■ REQUIREMENT ■
Repeat each record below exactly, omitting whatever pictures appear in it.

____

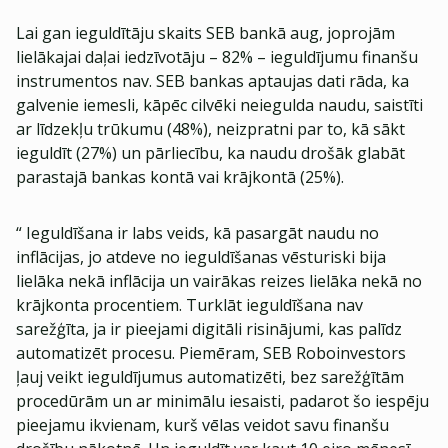
Lai gan ieguldītāju skaits SEB bankā aug, joprojām
lielākajai daļai iedzīvotāju – 82% – ieguldījumu finanšu
instrumentos nav. SEB bankas aptaujas dati rāda, ka
galvenie iemesli, kāpēc cilvēki neiegulda naudu, saistīti
ar līdzekļu trūkumu (48%), neizpratni par to, kā sākt
ieguldīt (27%) un pārliecību, ka naudu drošāk glabāt
parastajā bankas kontā vai krājkontā (25%).
“ Ieguldīšana ir labs veids, kā pasargāt naudu no
inflācijas, jo atdeve no ieguldīšanas vēsturiski bija
lielāka nekā inflācija un vairākas reizes lielāka nekā no
krājkonta procentiem. Turklāt ieguldīšana nav
sarežģīta, ja ir pieejami digitāli risinājumi, kas palīdz
automatizēt procesu. Piemēram, SEB Roboinvestors
ļauj veikt ieguldījumus automatizēti, bez sarežģītām
procedūrām un ar minimālu iesaisti, padarot šo iespēju
pieejamu ikvienam, kurš vēlas veidot savu finanšu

____

■ ANSWER FOR THIS EXERCISE ■
Lai gan ieguldītāju skaits SEB bankā aug, joprojām
lielākajai daļai iedzīvotāju – 82% – ieguldījumu finanšu
instrumentos nav. SEB bankas aptaujas dati rāda, ka
galvenie iemesli, kāpēc cilvēki neiegulda naudu, saistīti
ar līdzekļu trūkumu (48%), neizpratni par to, kā sākt
ieguldīt (27%) un pārliecību, ka naudu drošāk glabāt
parastajā bankas kontā vai krājkontā (25%).
“ Ieguldīšana ir labs veids, kā pasargāt naudu no
inflācijas, jo atdeve no ieguldīšanas vēsturiski bija
lielāka nekā inflācija un vairākas reizes lielāka nekā no
krājkonta procentiem. Turklāt ieguldīšana nav
sarežģīta, ja ir pieejami digitāli risinājumi, kas palīdz
automatizēt procesu. Piemēram, SEB Roboinvestors
ļauj veikt ieguldījumus automatizēti, bez sarežģītām
procedūrām un ar minimālu iesaisti, padarot šo iespēju
pieejamu ikvienam, kurš vēlas veidot savu finanšu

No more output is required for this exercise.